After the vanMoof bankruptcy, many customers experienced that they could lose access to their expensive bike if the app was no longer supported. In fact, that is the Achilles heel of the digitally controlled bike, like the one Cowboy offers. There is no on/off button, no switch, without the app the bike becomes almost unusable junk.

E-bike user Patrick Sánchez del Solar also became concerned when he heard about the suffering of vanMoof owners. But he has a cowboy bike and everything usually works for him, he says. He has covered almost 2,000 kilometers on his cowboy bike since August 2022, most of them in Hamburg and Berlin. The manufacturer’s bicycle mechanics were there quickly when he requested them via the app. “It works perfectly,” sums up Sánchez del Solar.

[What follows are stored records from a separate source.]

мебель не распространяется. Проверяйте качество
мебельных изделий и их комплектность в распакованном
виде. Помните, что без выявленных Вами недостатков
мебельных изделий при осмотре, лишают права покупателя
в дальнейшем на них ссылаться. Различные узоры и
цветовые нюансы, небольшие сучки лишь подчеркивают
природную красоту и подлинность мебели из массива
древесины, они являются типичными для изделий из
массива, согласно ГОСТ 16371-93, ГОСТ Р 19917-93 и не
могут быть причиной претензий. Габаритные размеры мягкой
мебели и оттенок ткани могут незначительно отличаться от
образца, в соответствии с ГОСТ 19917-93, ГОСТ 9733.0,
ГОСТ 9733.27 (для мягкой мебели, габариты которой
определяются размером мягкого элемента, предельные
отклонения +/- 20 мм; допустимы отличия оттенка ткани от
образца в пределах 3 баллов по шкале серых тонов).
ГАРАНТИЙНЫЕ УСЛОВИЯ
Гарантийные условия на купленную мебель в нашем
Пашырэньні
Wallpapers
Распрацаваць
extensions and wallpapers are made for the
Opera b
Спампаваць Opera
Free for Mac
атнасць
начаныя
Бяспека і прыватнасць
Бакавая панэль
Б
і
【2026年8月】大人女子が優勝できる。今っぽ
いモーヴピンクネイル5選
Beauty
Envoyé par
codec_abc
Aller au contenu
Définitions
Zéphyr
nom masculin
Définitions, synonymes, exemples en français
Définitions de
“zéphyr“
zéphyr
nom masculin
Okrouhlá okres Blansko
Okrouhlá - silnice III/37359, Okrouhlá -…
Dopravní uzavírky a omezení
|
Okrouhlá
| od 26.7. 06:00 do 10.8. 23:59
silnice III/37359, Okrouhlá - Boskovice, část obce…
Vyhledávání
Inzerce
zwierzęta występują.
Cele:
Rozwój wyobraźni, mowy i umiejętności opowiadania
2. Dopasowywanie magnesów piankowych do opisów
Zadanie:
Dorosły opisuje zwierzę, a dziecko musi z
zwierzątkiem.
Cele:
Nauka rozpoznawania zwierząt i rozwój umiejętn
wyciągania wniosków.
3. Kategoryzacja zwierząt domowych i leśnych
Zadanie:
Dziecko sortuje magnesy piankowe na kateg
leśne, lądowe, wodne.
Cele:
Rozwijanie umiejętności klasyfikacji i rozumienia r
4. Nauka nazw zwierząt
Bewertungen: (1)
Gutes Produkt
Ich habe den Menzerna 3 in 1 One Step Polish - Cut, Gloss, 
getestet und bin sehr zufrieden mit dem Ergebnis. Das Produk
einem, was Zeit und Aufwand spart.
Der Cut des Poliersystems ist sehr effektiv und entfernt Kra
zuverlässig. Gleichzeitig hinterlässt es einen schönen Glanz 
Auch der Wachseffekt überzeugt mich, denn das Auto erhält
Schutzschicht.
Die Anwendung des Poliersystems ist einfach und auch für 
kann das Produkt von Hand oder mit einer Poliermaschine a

Everything depends on the service, says industry expert Neupert. “Any business model of online providers will be destroyed by the terrible service costs.” No start-up has yet been able to get this under control. “The problem was that investor money was always easier to get than customer money,” he says – which meant that customer orientation was always secondary.

Things are different now, the cowboys from Belgium may be able to turn things around. Even if Neupert describes the move towards the established bicycle trade as an “act of desperation”. Adrien Roose now wants to introduce his two new bikes. They are called cruisers, have thick tires, and for the first time there is a luggage rack and an easy way to mount a child seat. People are now also thinking about cargo bikes, confirms Roose in passing, and then turns back to his “Cruise” models. Bikes for picking around town, as the cowboy CEO says. Maybe spring will bring him closer to break-even.